(Document layout analysis data)
Segment Open

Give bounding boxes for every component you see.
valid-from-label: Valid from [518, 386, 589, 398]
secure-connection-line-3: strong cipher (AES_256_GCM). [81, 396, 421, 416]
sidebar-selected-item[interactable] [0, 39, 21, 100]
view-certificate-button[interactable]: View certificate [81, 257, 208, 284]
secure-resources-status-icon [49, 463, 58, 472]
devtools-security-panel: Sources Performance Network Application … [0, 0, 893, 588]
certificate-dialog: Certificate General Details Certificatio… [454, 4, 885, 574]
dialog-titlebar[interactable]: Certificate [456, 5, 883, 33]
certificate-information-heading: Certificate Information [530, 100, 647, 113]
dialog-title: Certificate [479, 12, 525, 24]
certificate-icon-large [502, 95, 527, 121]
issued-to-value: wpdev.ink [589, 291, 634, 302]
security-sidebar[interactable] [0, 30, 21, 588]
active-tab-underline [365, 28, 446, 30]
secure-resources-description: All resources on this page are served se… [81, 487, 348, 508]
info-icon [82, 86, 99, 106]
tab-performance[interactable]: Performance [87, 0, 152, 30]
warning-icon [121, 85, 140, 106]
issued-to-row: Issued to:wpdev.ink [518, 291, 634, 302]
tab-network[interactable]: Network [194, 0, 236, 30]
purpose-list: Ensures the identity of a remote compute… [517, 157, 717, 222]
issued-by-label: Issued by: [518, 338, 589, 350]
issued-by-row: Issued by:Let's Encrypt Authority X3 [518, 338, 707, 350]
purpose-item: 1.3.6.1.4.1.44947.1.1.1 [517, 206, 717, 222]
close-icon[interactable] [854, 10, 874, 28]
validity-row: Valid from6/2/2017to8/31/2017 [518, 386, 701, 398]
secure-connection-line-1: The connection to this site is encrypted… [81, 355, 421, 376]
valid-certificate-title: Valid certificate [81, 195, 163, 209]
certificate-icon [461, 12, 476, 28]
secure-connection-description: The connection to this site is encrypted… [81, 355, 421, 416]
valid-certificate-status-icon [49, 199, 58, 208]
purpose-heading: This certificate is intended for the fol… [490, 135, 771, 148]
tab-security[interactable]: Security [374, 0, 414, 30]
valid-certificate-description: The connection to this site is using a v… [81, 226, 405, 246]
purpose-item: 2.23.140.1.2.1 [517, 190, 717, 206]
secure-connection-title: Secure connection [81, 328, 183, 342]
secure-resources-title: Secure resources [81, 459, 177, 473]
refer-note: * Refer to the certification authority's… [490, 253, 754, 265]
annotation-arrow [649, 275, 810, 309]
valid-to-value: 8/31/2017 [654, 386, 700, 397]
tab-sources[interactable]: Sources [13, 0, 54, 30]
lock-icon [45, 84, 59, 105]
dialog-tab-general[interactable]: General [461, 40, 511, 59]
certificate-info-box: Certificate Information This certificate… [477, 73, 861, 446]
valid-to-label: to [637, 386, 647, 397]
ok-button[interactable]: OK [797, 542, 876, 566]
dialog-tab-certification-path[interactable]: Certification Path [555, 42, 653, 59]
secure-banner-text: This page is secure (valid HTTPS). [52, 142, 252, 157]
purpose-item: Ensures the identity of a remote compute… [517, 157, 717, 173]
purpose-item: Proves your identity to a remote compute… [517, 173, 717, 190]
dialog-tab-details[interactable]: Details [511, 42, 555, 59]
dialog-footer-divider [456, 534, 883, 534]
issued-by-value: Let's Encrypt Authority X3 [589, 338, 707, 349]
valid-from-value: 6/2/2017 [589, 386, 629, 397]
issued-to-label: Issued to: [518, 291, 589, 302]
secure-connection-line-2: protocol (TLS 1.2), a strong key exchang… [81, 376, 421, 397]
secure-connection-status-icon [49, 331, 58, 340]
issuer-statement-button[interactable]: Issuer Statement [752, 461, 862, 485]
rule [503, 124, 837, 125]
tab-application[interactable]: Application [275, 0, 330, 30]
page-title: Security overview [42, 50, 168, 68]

Segment Closed

> Task description: Filter the records above for the string "wpdev" and copy each matching line.

> Answer to this problem:
issued-to-value: wpdev.ink [589, 291, 634, 302]
issued-to-row: Issued to:wpdev.ink [518, 291, 634, 302]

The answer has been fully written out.